"""Dataset processing and loading utilities for APO."""

import random
import re
from typing import List, Dict, Any
from httpx import get
from collections import defaultdict
import pandas as pd
import json
from copy import deepcopy
from datasets import load_dataset, Dataset as HFDataset


def common_start(str1: str, str2: str) -> str:
    """Find common starting substring between two strings."""
    common_chars = []
    for c1, c2 in zip(str1, str2):
        if c1 == c2:
            common_chars.append(c1)
        else:
            break
    return "".join(common_chars)


def extract_hh(example: str) -> list[dict[str, str]]:
    """Extract prompt, chosen, and rejected from HH-RLHF dataset format."""
    prompt_text = common_start(example["chosen"], example["rejected"])

    if not prompt_text.endswith("\n\nAssistant: "):
        prompt_text = prompt_text[: prompt_text.rfind("\n\nAssistant: ")] + "\n\nAssistant: "

    chosen_line = example["chosen"][len(prompt_text):]
    rejected_line = example["rejected"][len(prompt_text):]

    prompt_text = prompt_text[: -len("\n\nAssistant: ")]

    prompt_lines = re.split(r"(\n\nAssistant: |\n\nHuman: )", prompt_text)
    prompt_lines = prompt_lines[1:]

    prompt = []
    for idx in range(0, len(prompt_lines), 2):
        role = "user" if prompt_lines[idx] == "\n\nHuman: " else "assistant"
        content = prompt_lines[idx + 1]
        prompt.append({"role": role, "content": content})

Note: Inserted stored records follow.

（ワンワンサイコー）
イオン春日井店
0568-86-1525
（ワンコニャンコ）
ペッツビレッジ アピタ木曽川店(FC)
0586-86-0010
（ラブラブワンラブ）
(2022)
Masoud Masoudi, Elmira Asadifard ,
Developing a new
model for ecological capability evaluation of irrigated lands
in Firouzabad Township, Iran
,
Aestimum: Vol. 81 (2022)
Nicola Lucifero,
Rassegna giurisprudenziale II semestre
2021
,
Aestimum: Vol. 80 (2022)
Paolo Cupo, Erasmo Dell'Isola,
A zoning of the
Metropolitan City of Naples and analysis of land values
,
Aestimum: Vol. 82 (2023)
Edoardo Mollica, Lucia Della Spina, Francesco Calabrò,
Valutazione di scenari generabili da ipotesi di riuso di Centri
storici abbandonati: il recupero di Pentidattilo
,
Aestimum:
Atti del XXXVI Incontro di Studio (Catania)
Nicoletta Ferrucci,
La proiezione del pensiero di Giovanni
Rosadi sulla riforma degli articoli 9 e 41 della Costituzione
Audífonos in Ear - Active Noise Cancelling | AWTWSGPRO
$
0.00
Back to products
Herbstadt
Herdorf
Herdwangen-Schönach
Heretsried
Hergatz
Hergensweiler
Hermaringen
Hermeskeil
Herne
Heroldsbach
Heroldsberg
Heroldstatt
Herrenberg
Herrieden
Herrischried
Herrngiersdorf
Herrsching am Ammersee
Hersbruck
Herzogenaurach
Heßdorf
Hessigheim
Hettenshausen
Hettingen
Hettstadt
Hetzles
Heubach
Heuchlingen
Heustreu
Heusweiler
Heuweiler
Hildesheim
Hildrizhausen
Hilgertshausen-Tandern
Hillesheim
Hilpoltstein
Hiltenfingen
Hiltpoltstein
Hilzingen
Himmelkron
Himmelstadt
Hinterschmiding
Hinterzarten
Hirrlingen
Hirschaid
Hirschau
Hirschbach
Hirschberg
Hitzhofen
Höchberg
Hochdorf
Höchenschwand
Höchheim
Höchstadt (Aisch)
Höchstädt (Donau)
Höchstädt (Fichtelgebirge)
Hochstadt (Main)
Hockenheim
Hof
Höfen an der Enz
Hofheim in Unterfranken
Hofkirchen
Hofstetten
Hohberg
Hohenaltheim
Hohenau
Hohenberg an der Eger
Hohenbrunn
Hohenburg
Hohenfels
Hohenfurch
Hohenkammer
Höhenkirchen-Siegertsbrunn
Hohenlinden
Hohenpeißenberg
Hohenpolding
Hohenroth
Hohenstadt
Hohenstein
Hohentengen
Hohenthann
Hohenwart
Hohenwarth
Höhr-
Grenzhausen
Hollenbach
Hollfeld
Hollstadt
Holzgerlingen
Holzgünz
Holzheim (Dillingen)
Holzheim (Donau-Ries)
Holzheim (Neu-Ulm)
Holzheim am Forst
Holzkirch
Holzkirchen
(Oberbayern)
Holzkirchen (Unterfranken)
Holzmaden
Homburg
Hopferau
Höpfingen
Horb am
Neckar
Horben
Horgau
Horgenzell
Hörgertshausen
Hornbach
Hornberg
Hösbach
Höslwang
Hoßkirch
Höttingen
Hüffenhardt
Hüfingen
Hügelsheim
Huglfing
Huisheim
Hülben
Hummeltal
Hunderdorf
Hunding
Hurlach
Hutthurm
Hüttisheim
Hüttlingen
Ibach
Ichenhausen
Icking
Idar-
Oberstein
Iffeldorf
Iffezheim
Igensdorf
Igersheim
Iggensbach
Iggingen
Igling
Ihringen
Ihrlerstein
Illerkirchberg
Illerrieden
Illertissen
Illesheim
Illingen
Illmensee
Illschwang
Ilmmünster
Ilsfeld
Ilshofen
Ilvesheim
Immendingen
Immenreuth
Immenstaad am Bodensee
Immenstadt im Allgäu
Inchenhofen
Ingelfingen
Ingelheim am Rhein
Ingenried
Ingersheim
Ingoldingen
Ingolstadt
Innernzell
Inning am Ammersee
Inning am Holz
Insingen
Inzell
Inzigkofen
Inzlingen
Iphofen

    chosen = [{"role": "assistant", "content": chosen_line}]
    rejected = [{"role": "assistant", "content": rejected_line}]

    return {"prompt": prompt, "chosen": chosen, "rejected": rejected}


def extract_afrisenti(example: dict, label_names: List[str] = None) -> dict:
    """
    Convert AfriSenti sentiment classification example to preference format.

    Args:
        example: Dict with 'tweet' and 'label' keys
        label_names: List of possible label names (e.g., ['positive', 'negative', 'neutral'])

    Returns:
        Dict with 'prompt', 'chosen', and 'rejected' keys in chat format
    """
    tweet = example["tweet"]
    correct_label = example["label"]

    if label_names is None:
        label_names = ["positive", "negative", "neutral"]

    prompt = [
        {
            "role": "user",
            "content": f"Classify the sentiment of the following tweet as positive, negative, or neutral:\n\n{tweet}"
        }
    ]

    chosen = [
        {
            "role": "assistant",
            "content": f"The sentiment of this tweet is {correct_label}."
        }
    ]

    other_labels = [label for label in label_names if label != correct_label]
    if other_labels:
        incorrect_label = random.choice(other_labels)
    else:
        incorrect_label = "unknown"

    rejected = [
        {
            "role": "assistant",
            "content": f"The sentiment of this tweet is {incorrect_label}."
        }
    ]

    return {"prompt": prompt, "chosen": chosen, "rejected": rejected}


def load_preference_dataset(dataset_name: str, split: str = "train", max_samples: int = None, language: str = None):
    """
    Load and format a preference dataset.

    Args:
        dataset_name: Name of the dataset to load
        split: Dataset split (train, validation, test)
        max_samples: Maximum number of samples to load
        language: Language code for multi-language datasets (e.g., AfriSenti)

    Returns:
        List of dicts with 'prompt', 'chosen', and 'rejected' keys
    """
    print(f"Loading dataset: {dataset_name}")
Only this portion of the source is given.